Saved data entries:
-- Opening Marker --

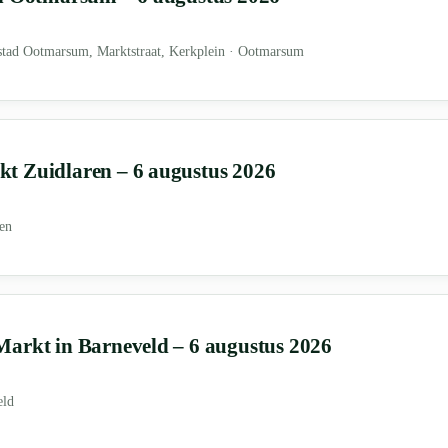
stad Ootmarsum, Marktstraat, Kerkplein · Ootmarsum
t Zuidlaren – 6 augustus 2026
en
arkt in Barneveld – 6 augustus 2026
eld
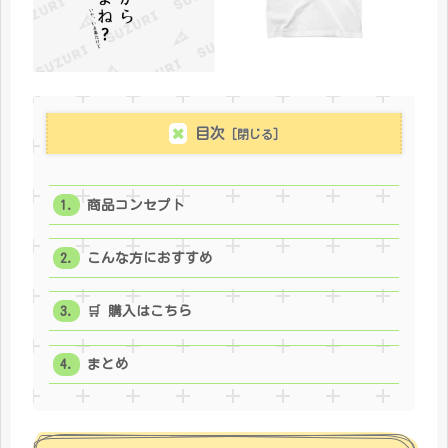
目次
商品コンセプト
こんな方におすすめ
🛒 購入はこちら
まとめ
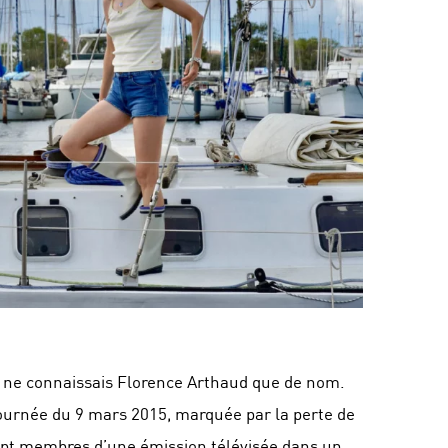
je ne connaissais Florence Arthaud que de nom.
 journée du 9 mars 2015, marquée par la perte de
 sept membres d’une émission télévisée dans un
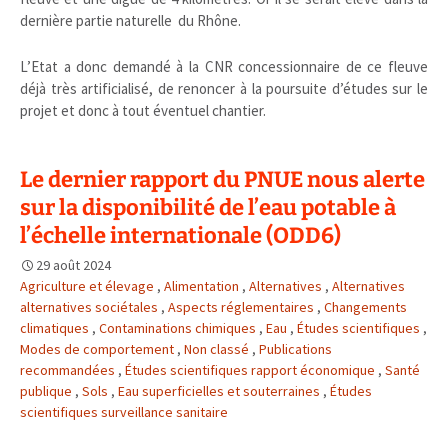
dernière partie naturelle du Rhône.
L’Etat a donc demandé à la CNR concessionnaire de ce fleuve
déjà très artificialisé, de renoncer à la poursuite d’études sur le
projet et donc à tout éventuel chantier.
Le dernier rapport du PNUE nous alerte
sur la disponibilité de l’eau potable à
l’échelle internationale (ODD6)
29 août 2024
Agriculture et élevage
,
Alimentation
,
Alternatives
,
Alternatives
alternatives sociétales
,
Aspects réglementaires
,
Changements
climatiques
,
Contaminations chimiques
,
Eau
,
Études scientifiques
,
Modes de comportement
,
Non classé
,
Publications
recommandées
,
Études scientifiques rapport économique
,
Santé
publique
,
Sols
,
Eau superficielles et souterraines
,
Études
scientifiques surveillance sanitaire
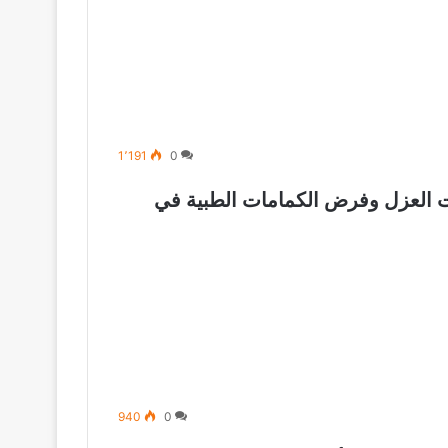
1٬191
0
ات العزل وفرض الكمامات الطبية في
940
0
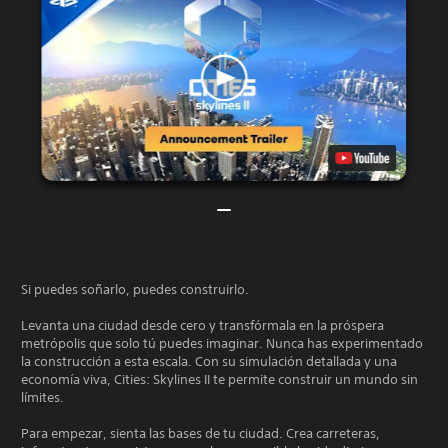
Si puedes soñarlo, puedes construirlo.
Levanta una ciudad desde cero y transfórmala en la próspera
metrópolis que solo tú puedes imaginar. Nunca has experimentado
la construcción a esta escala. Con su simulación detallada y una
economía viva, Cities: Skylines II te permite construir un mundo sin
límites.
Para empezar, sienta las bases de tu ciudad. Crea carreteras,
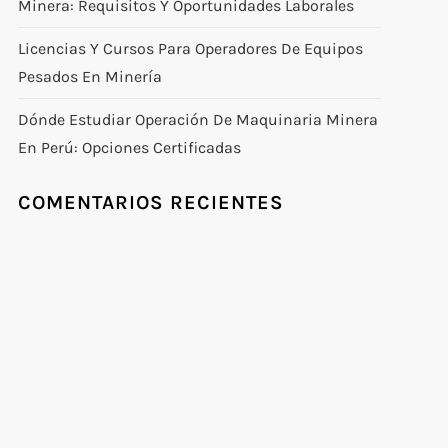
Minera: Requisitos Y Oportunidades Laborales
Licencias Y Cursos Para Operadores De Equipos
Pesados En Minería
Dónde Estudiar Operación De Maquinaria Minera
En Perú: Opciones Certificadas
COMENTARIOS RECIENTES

-- Closing Marker --
-- Opening Marker --

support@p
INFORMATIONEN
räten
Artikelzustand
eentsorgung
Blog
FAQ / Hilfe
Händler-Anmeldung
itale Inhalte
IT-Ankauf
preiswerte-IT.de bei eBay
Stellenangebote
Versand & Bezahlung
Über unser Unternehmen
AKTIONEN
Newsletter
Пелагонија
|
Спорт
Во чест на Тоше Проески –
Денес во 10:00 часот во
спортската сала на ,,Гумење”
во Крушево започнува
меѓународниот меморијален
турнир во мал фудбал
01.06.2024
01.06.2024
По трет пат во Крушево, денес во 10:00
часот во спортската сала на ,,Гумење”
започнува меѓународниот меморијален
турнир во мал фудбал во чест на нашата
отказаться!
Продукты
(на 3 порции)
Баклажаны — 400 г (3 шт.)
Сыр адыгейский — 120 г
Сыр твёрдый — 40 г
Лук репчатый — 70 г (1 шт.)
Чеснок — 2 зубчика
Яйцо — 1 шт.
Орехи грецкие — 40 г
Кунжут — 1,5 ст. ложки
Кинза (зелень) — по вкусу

-- Closing Marker --

§ **ACTION ITEM**
From the entries above, collect every line with the string "започнува" in it.

§ **REPLY TO THE TASK**
во Крушево започнува
започнува меѓународниот меморијален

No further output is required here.